6. Si Buaya Dapat Kemeja
Tiara
Semenjak kejadian handuk, aku semakin bersikap dingin bahkan di depan Papah. Aku tak peduli, aku merasa terhina sekali. Dalam bayanganku Gilang pasti bersorak karena melihat yang harusnya tak boleh dia lihat dan dia akan membandingkannya dengan Amanda.
Dalam tiga bulan pernikahan kami, mau tak mau kadang kami harus seranjang terutama jika menginap di rumah mertua. Tapi kalau di rumah, aku tidak mau seranjang lagi dengan Gilang.

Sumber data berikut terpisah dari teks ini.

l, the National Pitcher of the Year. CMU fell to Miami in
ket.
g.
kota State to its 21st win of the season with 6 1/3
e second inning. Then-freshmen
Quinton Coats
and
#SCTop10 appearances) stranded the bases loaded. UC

Aku kini selalu tidur di ruang kerjaku, masa bodoh tubuhku harus menahan rasa sakit akibat tidur di sofa yang penting aku tidak seranjang dengannya.

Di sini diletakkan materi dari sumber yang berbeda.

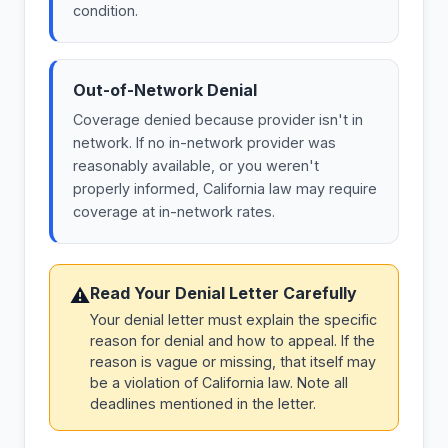
condition.
Out-of-Network Denial
Coverage denied because provider isn't in
network. If no in-network provider was
reasonably available, or you weren't
properly informed, California law may require
coverage at in-network rates.
Read Your Denial Letter Carefully
⚠
Your denial letter must explain the specific
reason for denial and how to appeal. If the
reason is vague or missing, that itself may
be a violation of California law. Note all
deadlines mentioned in the letter.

Selama seminggu ini, kami tak pernah bertegur sapa. Bahkan saat kami sedang perjalanan ke Jogja bersama keluarga besarnya aku memilih pura-pura tidur hingga mobil sampai di tempat tujuan.

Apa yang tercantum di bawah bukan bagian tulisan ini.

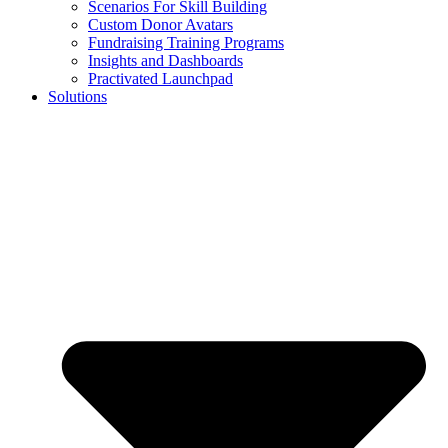
Scenarios For Skill Building
Custom Donor Avatars
Fundraising Training Programs
Insights and Dashboards
Practivated Launchpad
Solutions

“Ayok Nduk, beginilah rumah orang tua papahnya Gilang. Masih model kuno. Sengaja dipertahankan seperti ini karena rumah ini menyimpan begitu banyak kenangan, ya ‘kan Pah.”
“Iya betul, makanya papah dan ketiga saudara papah sepakat untuk mempertahankan bentuk asli rumah ini. Berhubung Mbak Yu Narti yang dapat jodoh orang sini, Mbak Yu yang bertugas merawat rumah ini. Yang lainnya ‘kan merantau semua. Rumah Mbak Yu Narti berada di sebelah timur. Kalau sebelah barat rumah ini, rumah anak sulungnya yang sudah berkeluarga,” sambung Papah mertua.
“Sana kamu istirahat dulu Nduk. Gilang ajak Tiara ke kamar dulu!”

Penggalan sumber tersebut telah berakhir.